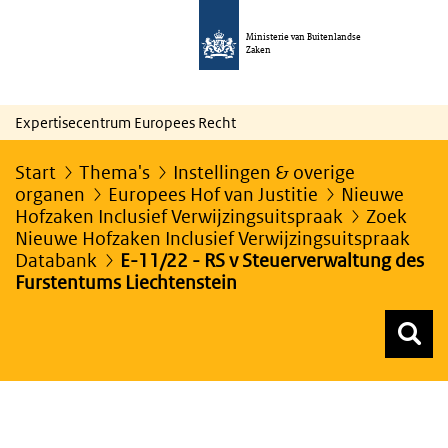
Ministerie van Buitenlandse
Zaken
Expertisecentrum Europees Recht
Start
Thema's
Instellingen & overige
organen
Europees Hof van Justitie
Nieuwe
Hofzaken Inclusief Verwijzingsuitspraak
Zoek
Nieuwe Hofzaken Inclusief Verwijzingsuitspraak
Databank
E-11/22 - RS v Steuerverwaltung des
Furstentums Liechtenstein
Z
Z
Top menu zoeken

++++++++

◆ **Task prompt**: Scan the listing above and identify each line holding the string "Hofzaken"; copy every such line.

◆ **Reply to the exercise**:
Hofzaken Inclusief Verwijzingsuitspraak
Nieuwe Hofzaken Inclusief Verwijzingsuitspraak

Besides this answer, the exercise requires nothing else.